TASK DIRECTIONS
Only the records, exactly as written, belong in the answer; pictures do not.

Dataset entries

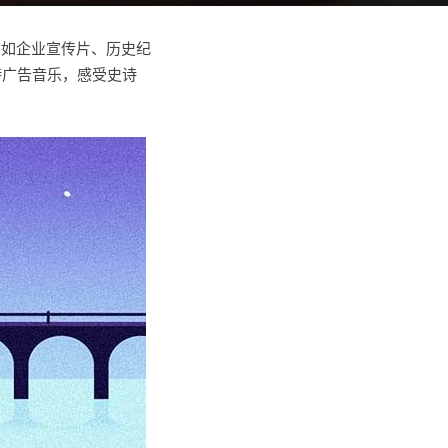
例如企业宣传片、历史纪
史诗广告音乐，感受史诗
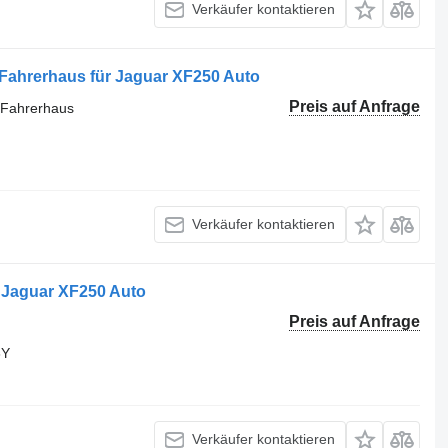
Verkäufer kontaktieren
 Fahrerhaus für Jaguar XF250 Auto
Preis auf Anfrage
l Fahrerhaus
Verkäufer kontaktieren
 Jaguar XF250 Auto
Preis auf Anfrage
8Y
Verkäufer kontaktieren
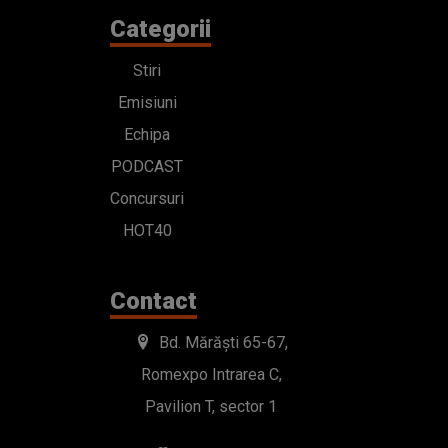
Categorii
Stiri
Emisiuni
Echipa
PODCAST
Concursuri
HOT40
Contact
Bd. Mărăști 65-67,
Romexpo Intrarea C,
Pavilion T, sector 1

RESPONSE FOR THIS EXERCISE
例如企业宣传片、历史纪
史诗广告音乐，感受史诗
Verkäufer kontaktieren
 Fahrerhaus für Jaguar XF250 Auto
Preis auf Anfrage
l Fahrerhaus
Verkäufer kontaktieren
 Jaguar XF250 Auto
Preis auf Anfrage
8Y
Verkäufer kontaktieren
Categorii
Stiri
Emisiuni
Echipa
PODCAST
Concursuri
HOT40
Contact
Bd. Mărăști 65-67,
Romexpo Intrarea C,
Pavilion T, sector 1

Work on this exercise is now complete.